Somit geriet das Datum im November zum Themenschwerpunkt der III. Bayrisch-Österreichischen Agrartagung in Mondsee. In einem gemeinsamen Schulterschluss wurde die Mondseer Erklärung für die „Perspektiven der gemeinsamen Agrarpolitik – die Zukunft der Marktordnungspolitik und Direktzahlungen“ verabschiedet.

Flächendeckende Landwirtschaft
Österreich und Bayern sind dabei schon davon ausgegangen, dass die Direktzahlungen als erste Säule der EU-Finanzierung für die Förderperiode 2007 bis 2013 nicht stärker abgebaut werden. Direktzahlungen sollen jedoch auch nach 2013 beibehalten werden: „Die gemeinsame Agrarpolitik muss auch nach 2013 als zentrales Element des EU-Haushalts erhalten bleiben, da Direktzahlungen als Grundlage des Europäischen Landwirtschaftsmodells einer multifunktionalen, nachhaltigen und wettbewerbsfähigen Landwirtschaft im gesamten europäischen Gebiet einen europäischen Mehrwert generieren.“ Vorrangiges Ziel ist die flächendeckende Bewirtschaftung, was nach der nächsten und vielleicht letzten Förderperiode finanziert werden soll. Im Vordergrund steht die „Sicherstellung einer Nahrungsmittelversorgung aus eigener Produktion ... als zentrale Leistung der Landwirtschaft“, heißt es in der Erklärung.

Rahmenbedingungen schaffen
Um das Ziel zu erreichen müssen bestimmte Rahmenbedingungen geschaffen werden. Im Vordergrund stünden dabei geschützte Herkunfts- und Ursprungsbezeichnungen sowie faire Wettbewerbsbedingungen im nachgelagerten Bereich im Rahmen des Welthandels.

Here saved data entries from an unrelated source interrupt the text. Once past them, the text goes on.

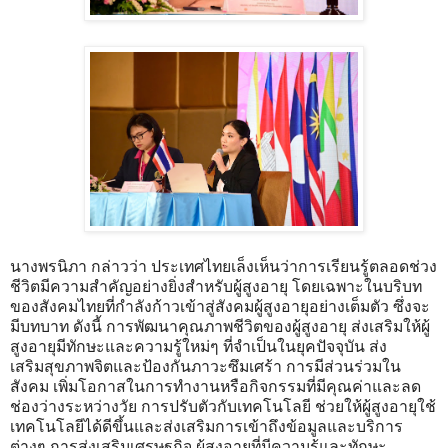
นางพรนิภา กล่าวว่า ประเทศไทยเล็งเห็นว่าการเรียนรู้ตลอดช่วง
ชีวิตมีความสำคัญอย่างยิ่งสำหรับผู้สูงอายุ โดยเฉพาะในบริบท
ของสังคมไทยที่กำลังก้าวเข้าสู่สังคมผู้สูงอายุอย่างเต็มตัว ซึ่งจะ
มีบทบาท ดังนี้ การพัฒนาคุณภาพชีวิตของผู้สูงอายุ ส่งเสริมให้ผู้
สูงอายุมีทักษะและความรู้ใหม่ๆ ที่จำเป็นในยุคปัจจุบัน ส่ง
เสริมสุขภาพจิตและป้องกันภาวะซึมเศร้า การมีส่วนร่วมใน
สังคม เพิ่มโอกาสในการทำงานหรือกิจกรรมที่มีคุณค่าและลด
ช่องว่างระหว่างวัย การปรับตัวกับเทคโนโลยี ช่วยให้ผู้สูงอายุใช้
เทคโนโลยีได้ดีขึ้นและส่งเสริมการเข้าถึงข้อมูลและบริการ
ต่างๆ การส่งเสริมเศรษฐกิจ ผู้สูงอายุที่มีความรู้และทักษะ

Zur Stärkung regionale Wirtschaftskreisläufe sollen entsprechende Rahmenbedingungen für die Unternehmen geschaffen werden, die sich zu Netzwerken und Clustern zusammen schließen sollen. Ein Ziel ist dabei die „internationale Vermarktung von europäischen Qualitätsprodukten mit Herkunftskennzeichnung über eine europäische Exportinitiative“.
Für sensible Produkte, wie Milch, Rindfleisch und Zucker soll die EU einen Mindestaußenschutz aufrecht erhalten.